Our heartiest congratulations to contributor Edith Pearlman, who won the National Book Critics Circle award last week for her story collection Binocular Vision (Lookout Books, 2011), which was also a nominee for the National Book Award (the only fiction nominee to be on both lists) and won the PEN/Malamud prize for short fiction. Pearlman is the author of three other story collections, and she’s published more than 250 pieces of prose. Her award is long overdue.

We’re honored to have published her work five times, most recently “Life Lessons” in our latest issue, 8.2. We posted a sneak preview of that story here, and you can see her comments on it here.

In honor of her win, we wanted to repost comments Pearlman sent us when we asked about her story “Hearts and Flowers” in Issue 7.1 (Summer 2010):

“I would like to promote writing as an amateur enterprise. There are very few artistic endeavors and sports that do not have an amateur component—think of painting, singing, theatricals; think of tennis and soccer and baseball.
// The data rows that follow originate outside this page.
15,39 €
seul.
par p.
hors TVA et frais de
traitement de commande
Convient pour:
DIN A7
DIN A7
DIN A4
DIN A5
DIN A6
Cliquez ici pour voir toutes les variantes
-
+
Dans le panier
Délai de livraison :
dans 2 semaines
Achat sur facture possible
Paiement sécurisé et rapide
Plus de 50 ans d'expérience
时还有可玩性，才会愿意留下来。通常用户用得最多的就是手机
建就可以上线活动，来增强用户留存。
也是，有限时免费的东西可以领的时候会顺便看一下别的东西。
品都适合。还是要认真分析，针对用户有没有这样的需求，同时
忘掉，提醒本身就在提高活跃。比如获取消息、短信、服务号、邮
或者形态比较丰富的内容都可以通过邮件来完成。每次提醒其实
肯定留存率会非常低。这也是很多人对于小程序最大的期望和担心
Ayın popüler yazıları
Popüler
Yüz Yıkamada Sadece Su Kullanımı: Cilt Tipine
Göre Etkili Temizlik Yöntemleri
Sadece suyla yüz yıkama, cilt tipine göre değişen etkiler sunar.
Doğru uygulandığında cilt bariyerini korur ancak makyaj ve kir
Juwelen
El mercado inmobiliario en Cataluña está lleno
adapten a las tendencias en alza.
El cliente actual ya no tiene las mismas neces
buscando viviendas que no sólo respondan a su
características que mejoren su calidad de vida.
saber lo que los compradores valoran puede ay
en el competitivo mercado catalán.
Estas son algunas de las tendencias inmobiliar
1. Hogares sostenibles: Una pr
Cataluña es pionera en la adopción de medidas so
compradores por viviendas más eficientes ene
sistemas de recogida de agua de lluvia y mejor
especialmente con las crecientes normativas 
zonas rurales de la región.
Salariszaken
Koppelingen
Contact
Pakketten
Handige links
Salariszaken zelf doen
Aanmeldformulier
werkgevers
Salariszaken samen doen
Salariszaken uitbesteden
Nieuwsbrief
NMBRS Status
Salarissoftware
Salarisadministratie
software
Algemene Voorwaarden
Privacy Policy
There are opera companies that are  largely amateur; there are amateur architects. Writing as a hobby can be taken up as seriously as writing as a profession. The craft can be studied, practiced, and mastered for the pleasure of only a few readers, just as the amateur pianist has only a household audience and the tennis player no audience at all. A few readers? I am happy with one—that is to say, all my writing is directed toward a single ideal reader, literate, leisured, interested in being interested. When I think I have satisfied him, I myself am satisfied.”

It looks like she’s found many of those ideal readers! Congratulations, Edith!